M3 is an architecture for an expensive, dead-end process (1st gen 3nm). Processes going forward cannot put as many transistors on a die - the chip size is decreasing faster than the process density increases.
This is incomprehensible nonsense. I can't even figure out what you might be trying to say here.
Just in case you actually meant something like what you said: Processes going forward will CONTINUE to put MORE transistors per area than previous processes... in general. However, as has been the case in the past, some specific processes will relax certain design rules (making things a few % larger) in exchange for better manufacturability (lower cost) or better performance.
N3E (the M4's process) is marginally less dense than N3B (used by the A17 & M3) because it relaxes design rules somewhat. This buys marginally better performance (though FinFlex complicates this a lot, so you could perhaps wind up with an even denser design, though likely at lower performance), but more importantly lowers mfg cost and cycle time by a substantial amount. N3P will be denser, while N3X will be slightly less dense. But those are all offshoots of N3E. The next major node, N2, is coming in 2025, and it will be substantially DENSER than any N3 variant. And the next process after that (A14? I forget what they're calling it) will be denser yet.
Meanwhile, reticle size will not decrease (in case that's what you were thinking about).
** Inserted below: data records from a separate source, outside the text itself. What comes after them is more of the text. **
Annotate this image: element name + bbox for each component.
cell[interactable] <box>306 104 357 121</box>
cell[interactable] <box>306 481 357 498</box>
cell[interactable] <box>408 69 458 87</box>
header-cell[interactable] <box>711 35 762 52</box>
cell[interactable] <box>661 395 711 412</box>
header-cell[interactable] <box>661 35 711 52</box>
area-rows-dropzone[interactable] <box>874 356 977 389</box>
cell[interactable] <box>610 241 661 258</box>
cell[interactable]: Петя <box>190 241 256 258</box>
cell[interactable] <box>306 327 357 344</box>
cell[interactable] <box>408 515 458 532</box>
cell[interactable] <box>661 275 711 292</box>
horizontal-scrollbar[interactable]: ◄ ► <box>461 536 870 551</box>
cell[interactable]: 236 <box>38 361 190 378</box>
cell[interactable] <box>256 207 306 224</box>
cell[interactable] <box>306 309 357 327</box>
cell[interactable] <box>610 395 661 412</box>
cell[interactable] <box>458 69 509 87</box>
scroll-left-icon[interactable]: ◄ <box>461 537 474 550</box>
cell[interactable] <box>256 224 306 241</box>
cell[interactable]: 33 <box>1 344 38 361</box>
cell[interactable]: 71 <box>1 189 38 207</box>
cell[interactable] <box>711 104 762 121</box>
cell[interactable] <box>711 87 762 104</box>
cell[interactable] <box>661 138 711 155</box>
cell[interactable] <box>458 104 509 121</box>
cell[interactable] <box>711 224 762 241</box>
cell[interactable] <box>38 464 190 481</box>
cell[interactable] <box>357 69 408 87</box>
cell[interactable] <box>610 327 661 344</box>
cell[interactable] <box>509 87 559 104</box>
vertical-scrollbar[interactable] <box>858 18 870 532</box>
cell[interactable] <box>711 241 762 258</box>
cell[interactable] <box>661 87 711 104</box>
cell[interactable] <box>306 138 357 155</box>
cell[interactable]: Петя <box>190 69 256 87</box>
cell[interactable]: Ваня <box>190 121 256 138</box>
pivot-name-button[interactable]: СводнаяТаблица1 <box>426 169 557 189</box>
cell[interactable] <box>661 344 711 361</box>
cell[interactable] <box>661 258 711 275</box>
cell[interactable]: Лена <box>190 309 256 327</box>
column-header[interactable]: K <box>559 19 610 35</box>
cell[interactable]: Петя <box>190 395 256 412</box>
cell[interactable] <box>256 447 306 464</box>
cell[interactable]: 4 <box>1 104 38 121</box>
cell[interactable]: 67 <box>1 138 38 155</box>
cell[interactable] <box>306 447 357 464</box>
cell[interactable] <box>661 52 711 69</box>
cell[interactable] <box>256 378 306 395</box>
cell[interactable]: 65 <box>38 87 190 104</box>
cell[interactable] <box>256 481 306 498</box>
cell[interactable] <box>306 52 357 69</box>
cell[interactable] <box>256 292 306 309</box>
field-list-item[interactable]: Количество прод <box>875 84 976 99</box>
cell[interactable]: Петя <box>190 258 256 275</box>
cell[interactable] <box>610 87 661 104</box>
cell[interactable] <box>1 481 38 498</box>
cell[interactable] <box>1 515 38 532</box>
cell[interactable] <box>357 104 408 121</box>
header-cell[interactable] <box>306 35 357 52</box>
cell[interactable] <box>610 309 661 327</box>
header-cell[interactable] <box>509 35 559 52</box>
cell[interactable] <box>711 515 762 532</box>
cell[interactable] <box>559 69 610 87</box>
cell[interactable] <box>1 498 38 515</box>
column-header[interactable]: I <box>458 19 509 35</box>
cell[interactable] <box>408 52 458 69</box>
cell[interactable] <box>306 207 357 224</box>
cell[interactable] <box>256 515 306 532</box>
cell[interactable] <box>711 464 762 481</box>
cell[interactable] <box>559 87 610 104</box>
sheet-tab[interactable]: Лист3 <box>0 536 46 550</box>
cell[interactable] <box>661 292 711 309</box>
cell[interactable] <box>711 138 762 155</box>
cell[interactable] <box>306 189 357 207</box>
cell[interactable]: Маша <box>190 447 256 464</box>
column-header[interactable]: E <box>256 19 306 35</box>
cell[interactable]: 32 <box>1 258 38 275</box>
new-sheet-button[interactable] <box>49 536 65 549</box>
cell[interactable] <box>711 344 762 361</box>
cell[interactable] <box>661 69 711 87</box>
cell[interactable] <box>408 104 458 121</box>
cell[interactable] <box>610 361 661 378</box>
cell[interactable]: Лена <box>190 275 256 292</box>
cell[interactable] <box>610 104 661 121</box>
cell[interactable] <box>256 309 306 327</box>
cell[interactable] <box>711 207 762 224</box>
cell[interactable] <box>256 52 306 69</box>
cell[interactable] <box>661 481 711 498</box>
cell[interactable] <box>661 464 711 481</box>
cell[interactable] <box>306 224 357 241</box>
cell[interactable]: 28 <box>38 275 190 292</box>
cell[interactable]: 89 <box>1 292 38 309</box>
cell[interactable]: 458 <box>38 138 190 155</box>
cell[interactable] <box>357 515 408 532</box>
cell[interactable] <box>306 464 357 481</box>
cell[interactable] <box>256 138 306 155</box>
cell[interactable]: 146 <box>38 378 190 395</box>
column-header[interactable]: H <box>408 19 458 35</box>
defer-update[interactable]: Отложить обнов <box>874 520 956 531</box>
This is why we aren't going to see last year's iPhone Pro chip in this year's iPhones. It is also likely why the Vision Pro, which they already know will have a long time until they can offer a meaningful upgrade (gated on cost/volume of the display technology) stayed with M2.
Interesting notion about the AVP. I don't think you're right about that - it would obviously be easy to respin it with an M4 instead of an M2, without doing much else - but it's definitely a plausible argument that they don't want to do that.
The M3 shipped quickly after the M2 because Apple had bought out that 1st generation 3nm node, but they need to focus on process changes around more (standardized) interconnects to be able to scale up complexity on future nodes and to also do things like mixed process SoCs, and to consume things like third-party in-chip parts.
Um. That's a tasty looking word salad there, but it's sadly deficient in meaning. Once again I'm not going to try to guess what you're shooting at with the first part. As for "consume things like third-party in-chip parts"... are you talking about them buying IP blocks from other vendors like Renesas or Synopsys? Because AFAIK they aren't buying anyone's designs for anything on the SoC, nor have they since they moved to their own GPUs. And they certainly aren't going to be buying more in the future. They are constantly bringing MORE design in-house, not less.
You must not have watched the event video. The double-OLED screen needs the added processing power of the M4 chip.
No, not processing power (in the sense that that term is generally used, which is, something using the CPU, or possibly GPU/NPU). However it does need the new display engine.
I didn't know we have camera continuity. That's awesome if true. I'll be researching that this week!
Of course it's true. I wasn't fantasizing. I just used it a few weeks ago to scan in all my tax docs. However, as I wrote, that's on the Mac. They'd have to extend that feature to the iPad, and I don't think they have (though I haven't checked).